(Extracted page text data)
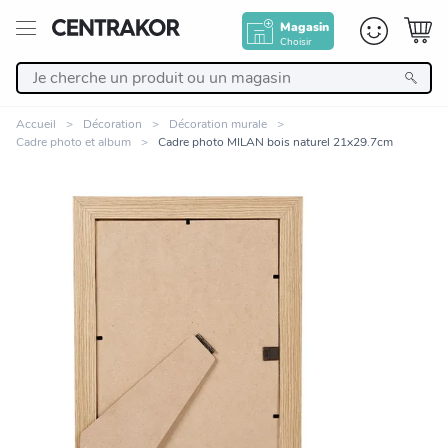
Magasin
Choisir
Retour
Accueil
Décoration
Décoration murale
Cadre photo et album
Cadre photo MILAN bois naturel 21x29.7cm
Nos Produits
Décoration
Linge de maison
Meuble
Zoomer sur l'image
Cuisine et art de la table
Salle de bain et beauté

==

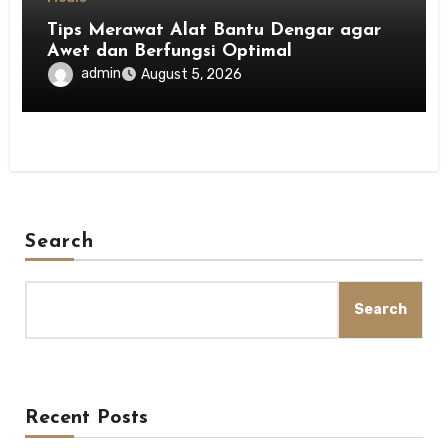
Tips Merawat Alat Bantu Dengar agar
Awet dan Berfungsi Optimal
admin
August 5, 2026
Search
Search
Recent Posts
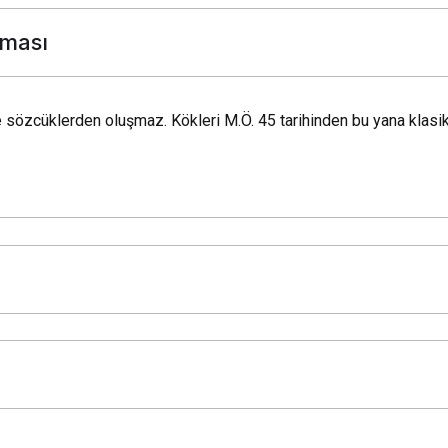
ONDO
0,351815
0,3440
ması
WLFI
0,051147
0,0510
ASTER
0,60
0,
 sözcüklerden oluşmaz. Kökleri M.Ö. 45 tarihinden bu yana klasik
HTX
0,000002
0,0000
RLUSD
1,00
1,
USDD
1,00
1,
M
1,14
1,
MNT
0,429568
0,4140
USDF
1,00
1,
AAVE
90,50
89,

**The problem**
Using the entries, return every line where the word "photo" can be found.

**Solution to this exercise**
Cadre photo et album
Cadre photo MILAN bois naturel 21x29.7cm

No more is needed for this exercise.